__WHAT THE TASK REQUIRES__
Please set down exactly the lines from the one containing "Transport Aérien | vendredi" through the last line of the records below, both included, with no pictures.

__Collected data entries__
· · · ·
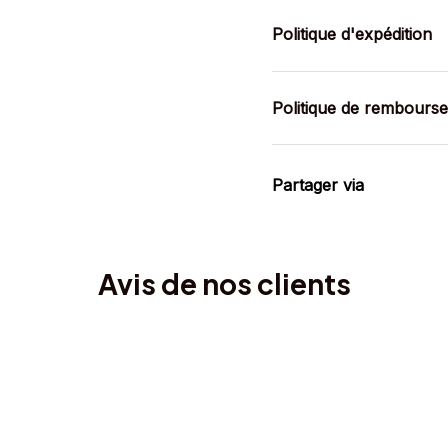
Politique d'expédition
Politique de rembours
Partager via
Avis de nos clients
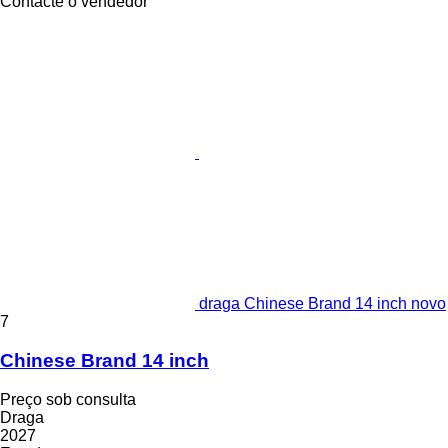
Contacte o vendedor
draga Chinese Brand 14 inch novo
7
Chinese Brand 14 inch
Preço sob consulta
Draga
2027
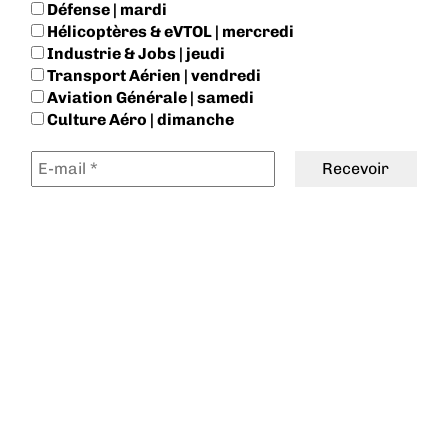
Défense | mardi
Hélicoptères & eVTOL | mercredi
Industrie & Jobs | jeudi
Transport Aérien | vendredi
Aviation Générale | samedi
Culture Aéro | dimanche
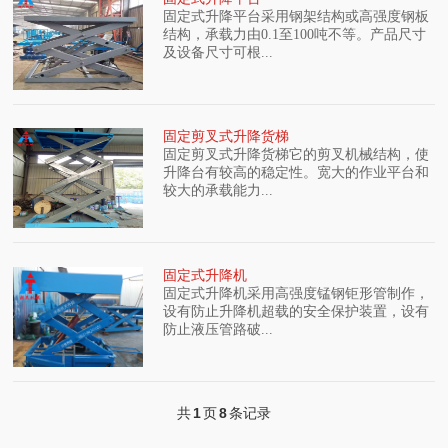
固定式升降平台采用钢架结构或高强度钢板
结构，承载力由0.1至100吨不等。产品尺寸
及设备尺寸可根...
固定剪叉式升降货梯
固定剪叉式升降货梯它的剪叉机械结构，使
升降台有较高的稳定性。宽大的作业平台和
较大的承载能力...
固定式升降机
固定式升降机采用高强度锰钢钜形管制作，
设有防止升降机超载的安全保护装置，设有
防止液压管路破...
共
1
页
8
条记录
· · · ·
__PROBLEM SOLUTION__
Transport Aérien | vendredi
Aviation Générale | samedi
Culture Aéro | dimanche
固定式升降平台采用钢架结构或高强度钢板
结构，承载力由0.1至100吨不等。产品尺寸
及设备尺寸可根...
固定剪叉式升降货梯
固定剪叉式升降货梯它的剪叉机械结构，使
升降台有较高的稳定性。宽大的作业平台和
较大的承载能力...
固定式升降机
固定式升降机采用高强度锰钢钜形管制作，
设有防止升降机超载的安全保护装置，设有
防止液压管路破...
共
1
页
8
条记录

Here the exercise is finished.